Results from the study will also help them better incorporate things like parking, signage, water and bathroom needs into any new trail construction.
Long said land conservation is another tool that will help them sustain their trail network.
The nonprofit worked with the Vermont Land Trust and others to buy 271 acres in Lyndon, much of which belonged to former Jay Peak owner Ariel Quiros. The deal, which was finalized last year, ensures several miles of popular trails will remain open to the public.
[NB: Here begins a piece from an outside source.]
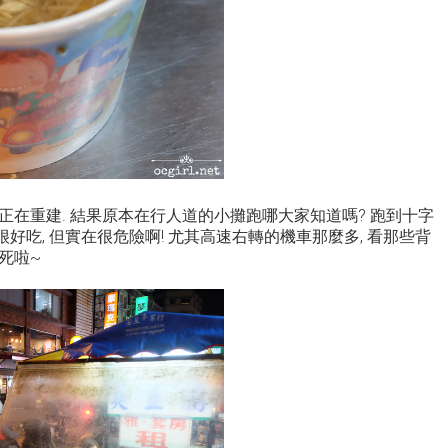
在重建. 結果原本在行人道的小攤跑哪大家知道嗎? 跑到十字
然很好吃, 但實在很危險啊! 尤其高速右轉的機車那麼多, 看那些背
死啦~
Angus McCusker believes another way to sustain the state’s recreational bike trail networks is to connect them.
McCusker has worked with private landowners and state and federal foresters in the Rochester area for years developing multi-use trails.
He’s also leading an ambitious effort to create the Velomont Trail, which would run from Canada to Massachusetts.
“It’s a new concept for mountain biking, but it’s been proven to work well from Vermont and help spread people out all over your state,” he said.
Besides helping with increasing congestion, McCusker and others believe it could be a big economic driver for the state and help fund ongoing trail maintenance.
Nick Bennette, executive director of the Vermont Mountain Bike Association, agrees and believes the governor and other state officials recognize the potential for outdoor recreation. And he says groups like the Vermont Trails and Greenways Council are helping create a unified vision for thoughtful trail development.
But he believes those efforts will be stalled if the state’s Act 250 permit process is not updated for trail development.
“Everyone acknowledges the need to modernize and to understand that trail building has evolved over the past 20 years,” Bennette said. “And we have organizations, not just mountain bikers, but in different trail advocacy organizations throughout Vermont, that are committed to ecologically, environmentally sustainable trails that are socially beneficial, and we follow practices and things like that.”
Trail enthusiasts would also like state lawmakers to create a tax credit or other reward to encourage landowners to keep their property open for public recreational uses.
“And what that looks like I don’t know,” admitted Kingdom Trails’ Abby Long. “Maybe it’s in the form of something similar to the forestry’s current use program where there’s a tax credit that would include recreation along with logging and conservation.”
Long, who serves on the Vermont Trails and Greenways Council as well as the Vermont Outdoor Recreation Economic Collaborative says those conversations are happening at the state level.
“And I’m excited about that,” she said.